Imagine strolling through the sun-dappled sands of San Tropez or holding hands in front of the Trevi Fountain. If you’ve ever had a romantic getaway you’ll know how special these moments can be. A couple’s first holiday is both a new experience and an eye-opener. Problems that arise whilst on holiday can bring out the best (or the worst) in someone, but both of these situations can offer a valuable insight into how your new partner copes with the unexpected. To avoid worst-case scenarios, read our advice on how to prepare for and enjoy your first getaway together.

Agree on the location

Don’t start your holiday with tension caused by disagreements on the destination. If one of you wants a beach holiday and the other wants a city break, choose somewhere where you can do both, such as Barcelona or Nice. If you can’t decide where to go, hop online and do your research, or scan high street travel agents for the best special offers and let destiny dictate your adventure. Better still, go somewhere neither of you have been before so you get the shared experience of unexplored territory. And don’t freak out if you want different things from your holiday, it doesn’t mean you are incompatible, it just means you have individual tastes that need to be taken in consideration well before you make a financial commitment.

Start with a mini break

First holidays together usually mean spending 24/7 together and can be the true test of a relationship.

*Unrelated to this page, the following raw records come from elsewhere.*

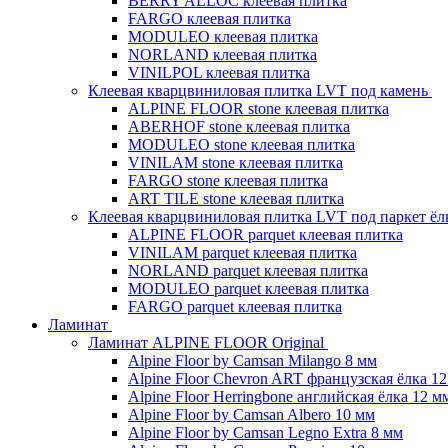
BERRY ALLOC клеевая плитка
FARGO клеевая плитка
MODULEO клеевая плитка
NORLAND клеевая плитка
VINILPOL клеевая плитка
Клеевая кварцвиниловая плитка LVT под камень
ALPINE FLOOR stone клеевая плитка
ABERHOF stone клеевая плитка
MODULEO stone клеевая плитка
VINILAM stone клеевая плитка
FARGO stone клеевая плитка
ART TILE stone клеевая плитка
Клеевая кварцвиниловая плитка LVT под паркет ё
ALPINE FLOOR parquet клеевая плитка
VINILAM parquet клеевая плитка
NORLAND parquet клеевая плитка
MODULEO parquet клеевая плитка
FARGO parquet клеевая плитка
Ламинат
Ламинат ALPINE FLOOR Original
Alpine Floor by Camsan Milango 8 мм
Alpine Floor Chevron ART французская ёлка 1
Alpine Floor Herringbone английская ёлка 12 м
Alpine Floor by Camsan Albero 10 мм
Alpine Floor by Camsan Legno Extra 8 мм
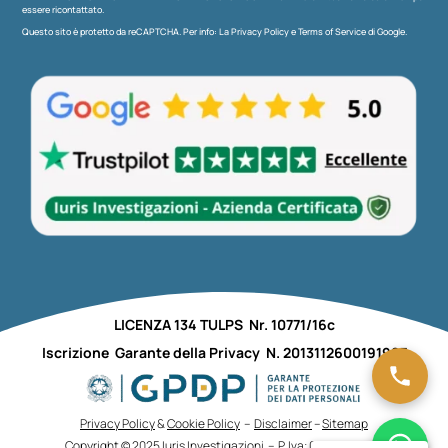
essere ricontattato.
Questo sito è protetto da reCAPTCHA. Per info: La
Privacy Policy
e
Terms of Service
di Google.
LICENZA 134 TULPS Nr. 10771/16c
Iscrizione Garante della Privacy N. 2013112600191987
Privacy Policy
&
Cookie Policy
–
Disclaimer
–
Sitemap
Copyright © 2025 Iuris Investigazioni – P. Iva: 02348700697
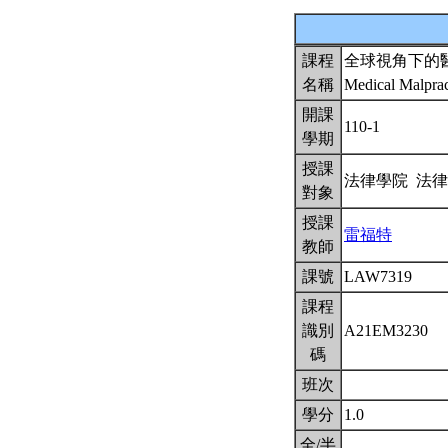
課程
全球視角下的
名稱
Medical Malprac
開課
110-1
學期
授課
法律學院 法
對象
授課
雷福特
教師
課號
LAW7319
課程
識別
A21EM3230
碼
班次
學分
1.0
全/半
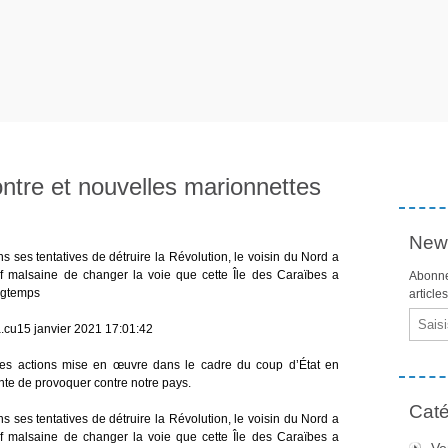
ontre et nouvelles marionnettes
News
ses tentatives de détruire la Révolution, le voisin du Nord a
f malsaine de changer la voie que cette Île des Caraïbes a
Abonne
ongtemps
article
Email
.cu15 janvier 2021 17:01:42
es actions mise en œuvre dans le cadre du coup d’État en
te de provoquer contre notre pays.
Caté
ses tentatives de détruire la Révolution, le voisin du Nord a
f malsaine de changer la voie que cette Île des Caraïbes a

So rather than diving head first into a full-blown two week holiday, why not start off slowly with a weekend break? That way, if you end up having arguments, you won’t have a week’s worth of awkwardness to battle through before you’re homeward bound. Mini-breaks also have the added bonus of generally being cheaper which means less strain on the pocket and more to spend on romantic treats.

Buy a good map

Don’t plan your break to the minute (you’ll look like a control freak), but do plan for any stress-causing situations such as looking for directions to famous landmarks or finding a restaurant, gallery or hotel after dark. Make sure you know how to get from the airport or train station to your hotel, change your money before you arrive and check entrance fees so you don’t get any nasty surprises. But also try to keep your plans simple, relax and have fun – the point of this holiday isn’t to cram in as much sightseeing as you can, it’s about getting to know each other better and having shared experiences.

Don’t overthink things

Holidays create lots of situations that you might not be used to – long journeys, sunburn, speaking another language, sharing a bathroom…the list goes on. Don’t try and imagine what your new partner is thinking about how things are going; try to have as much fun as possible. Your holiday isn’t a license to get overly serious about the relationship or your future together, so keep it light and humorous and make your expectations realistic. Yes, she might pack too much; yes, he might have hideous swimming trunks… but that’s life, so have a laugh about it. If you get on well and stay together, you’ll enjoy reliving these fun memories in the years to come.